In a large organization, such as a government department, a
      law or accounting firm or a corporation, where many pieces of
      mail are sent out every day it is virtually impossible to find a
      witness who can swear that he or she put an envelope addressed to
      a particular person in the post office. The best that can be done
      is to set out in detail the procedures followed, such as
      addressing the envelopes, putting mail in them, taking them to
      the mail room and delivering the mail to the post office.
 
[13]      A similar view was recently expressed
      by Rothstein J.A. in Kovacevic v. The Queen:[4]
 
I accept that when legislation requires that documents be sent
      by a large organization such as a government department by
      ordinary mail, but does not require registered or certified mail
      or evidence of a more formal means of sending, the observation of
      Bowman J. in Schafer is reasonable. Generally, it would be
      sufficient to set out in an affidavit, from the last individual
      in authority who dealt with the documents before it entered the
      normal mailing procedures of the office, what those procedures
      were.
 
[14]      In my analysis the evidence clearly
      establishes that the notice of assessment was picked up by the
      courier on November 13, 1997. The witnesses were knowledgeable
      about general mailing and courier procedures and were the people
      in authority who handled the courier delivery of this notice of
      assessment.

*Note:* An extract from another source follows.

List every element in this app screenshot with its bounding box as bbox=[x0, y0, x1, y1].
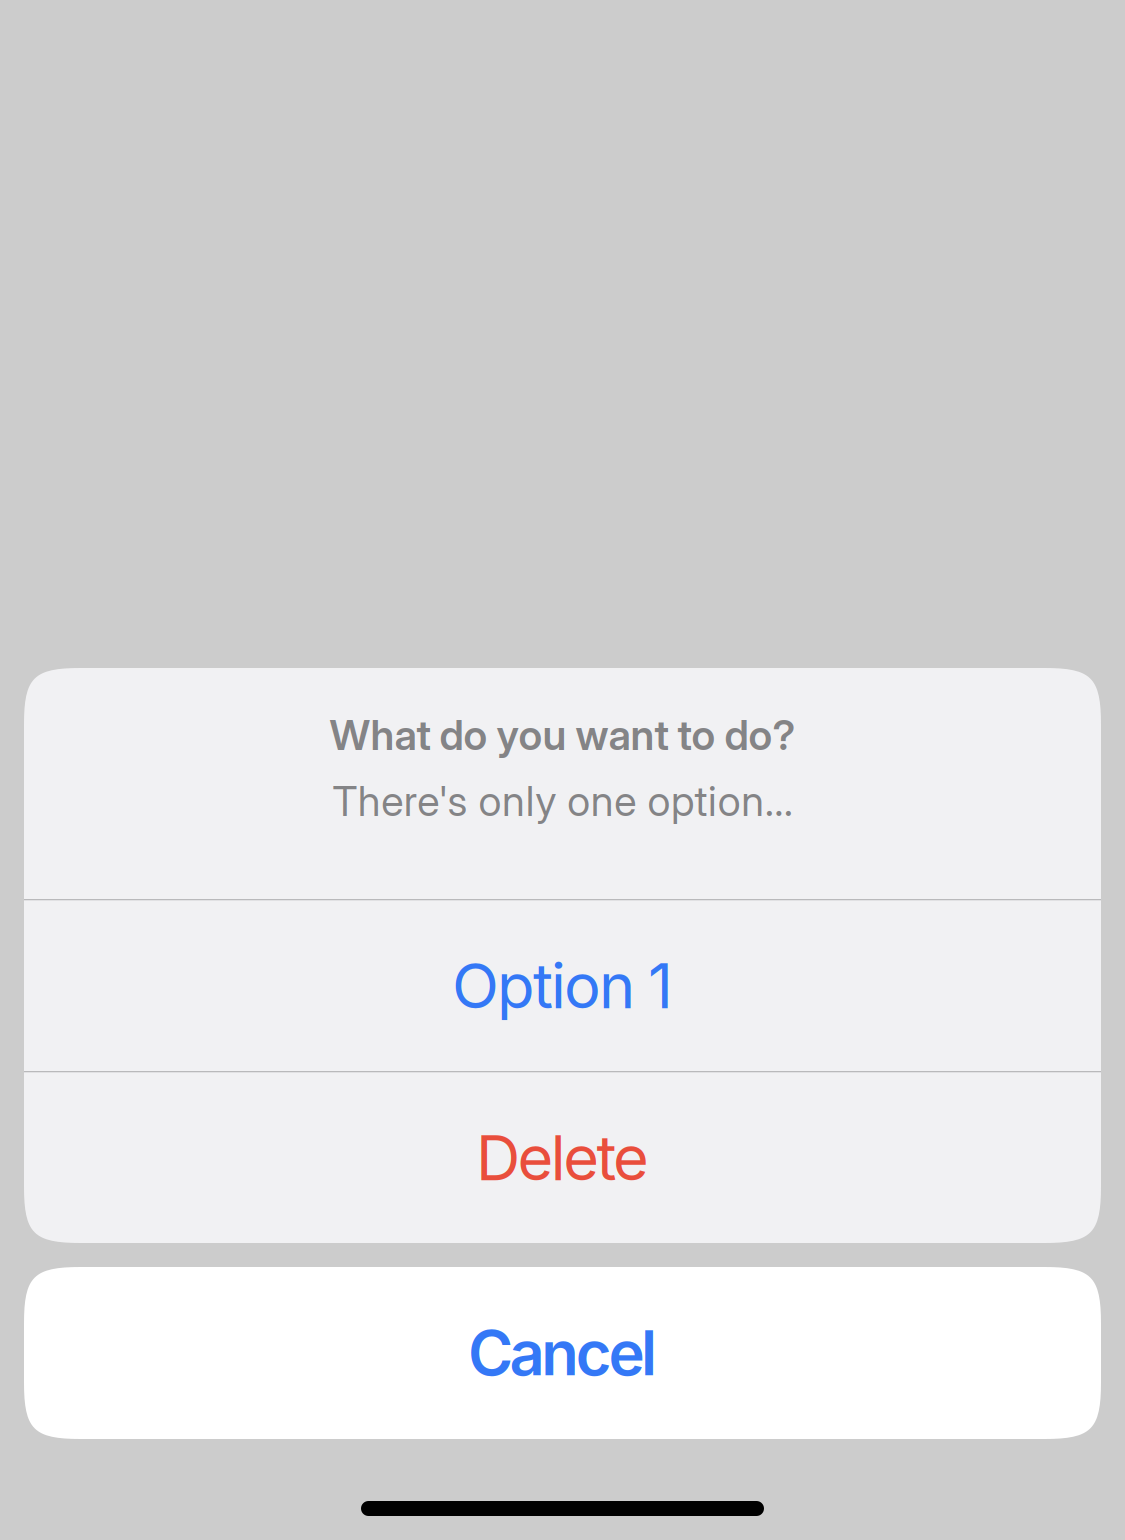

They testified that the notice of assessment would,
      in the normal course, have been picked up by the courier on
      November 13, 1997. In addition, there were several documents that
      show that the notice of assessment was in fact picked up on that
      date. Although VIH Logging disputed that the notice was picked up
      on November 13, counsel did not press the point too vigorously.

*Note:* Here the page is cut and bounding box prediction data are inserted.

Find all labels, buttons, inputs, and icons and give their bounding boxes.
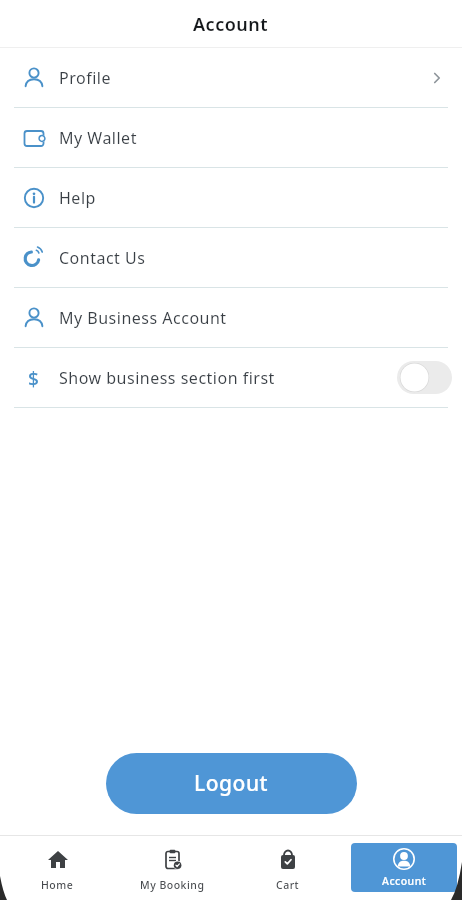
staticText: Home [41,878,74,892]
button[interactable]: Contact Us [0,228,462,288]
staticText: Cart [276,878,300,892]
button[interactable]: My Wallet [0,108,462,168]
button[interactable]: My Business Account [0,288,462,348]
staticText: Logout [194,769,269,798]
staticText: Show business section first [59,367,275,389]
staticText: $ [28,366,40,390]
staticText: Account [193,12,269,37]
staticText: My Business Account [59,307,227,329]
button[interactable]: My Booking [140,835,205,900]
button[interactable]: Help [0,168,462,228]
staticText: Contact Us [59,247,146,269]
button[interactable] [397,361,452,394]
button[interactable]: Account [351,843,457,892]
staticText: Help [59,187,96,209]
button[interactable]: $ [0,348,462,408]
button[interactable]: Logout [106,753,357,814]
staticText: Profile [59,67,111,89]
staticText: My Booking [140,878,205,892]
button[interactable]: Home [41,835,74,900]
staticText: Account [382,874,427,888]
button[interactable]: Profile [0,48,462,108]
button[interactable]: Cart [276,835,300,900]
staticText: My Wallet [59,127,137,149]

      Accordingly, I find that the notice of assessment was picked up
      by Dan Foss Couriers on November 13, 1997.
 
 
Is assessment made when notice picked up?
 
[15]      Subsections 152(2) and (4) of the
      Act provide:
 
(2) Notice of assessment.  After examination of a
      return, the Minister shall send a notice of assessment to
      the person by whom the return was filed.
(emphasis added)
 
(4) Assessment and reassessment. The Minister may at
      any time make an assessment, reassessment or additional
      assessment of tax for a taxation year, ... except that an
      assessment, reassessment or additional assessment may be
      made after the taxpayer's normal reassessment period in
      respect of the year only if ...
(emphasis added)
 
[16]      The statute bar test is set out in
      subsection 152(4) and in this case the assessment had to be
      made by November 14, 1997. The Act does not specify
      when an assessment is made unless the notice of assessment is
      mailed. If it is mailed, the assessment is deemed to be made on
      the date stated on the notice.[5]
 
[17]      The Crown takes the view that that the
      assessment is made when it is picked up by the courier.

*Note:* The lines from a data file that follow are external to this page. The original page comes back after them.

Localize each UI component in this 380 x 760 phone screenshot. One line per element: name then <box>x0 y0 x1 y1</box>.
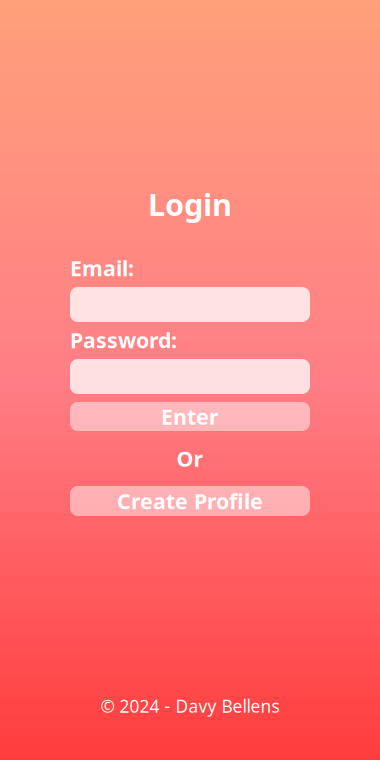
button[interactable]: Password <box>70 359 310 394</box>
staticText: Password: <box>70 326 177 354</box>
staticText: Login <box>148 184 232 224</box>
button[interactable]: Create Profile <box>70 486 310 516</box>
button[interactable]: Email <box>70 287 310 322</box>
staticText: Email: <box>70 254 134 282</box>
staticText: Enter <box>161 402 219 431</box>
staticText: Create Profile <box>117 487 263 515</box>
staticText: Or <box>176 444 204 473</box>
staticText: © 2024 - Davy Bellens <box>100 694 280 718</box>
button[interactable]: Enter <box>70 402 310 431</box>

      Alternatively, the Crown suggests that delivery by courier
      constitutes mailing and accordingly, the assessment is deemed to
      be made on November 13. I will first consider whether an
      assessment is made when it is picked up by the courier.
 
[18]      There have been several cases that
      consider when an assessment is made. The appropriate test is that
      an assessment is made when the notice has been sent by the
      Minister of National Revenue: Aztec Industries, and
      Flanagan v. The Queen.[6] While the parties agree that this is the
      appropriate test, they differ as to whether the notice is sent
      when it is picked up by the courier.
 
[19]      In Flanagan, the Federal Court
      of Appeal determined that "send" means dispatch. This
      meaning is also consistent with the following definition of
      "send" from The Oxford English Dictionary:[7]
 
To dispatch (a message, letter, telegram, etc.) by messenger,
      post, or other means of communication, So to send cards (of
      invitation).
 
In my view the notice of assessment was dispatched when it was
      picked up by the courier. It was at that point that it left the
      Minister's possession for transmission to VIH Logging's
      authorized representative.
 
[20]      VIH Logging submits that the notice was
      not dispatched when the courier picked it up because the envelope
      could have been recalled by the CCRA at any time. It suggests
      that it remained in the Minister's control until delivery.
      Counsel cited Flanagan in support. With respect,
      Flanagan does not support this proposition. In
      Flanagan, an employee of the CCRA attempted personal
      delivery of a notice of assessment because of a postal strike.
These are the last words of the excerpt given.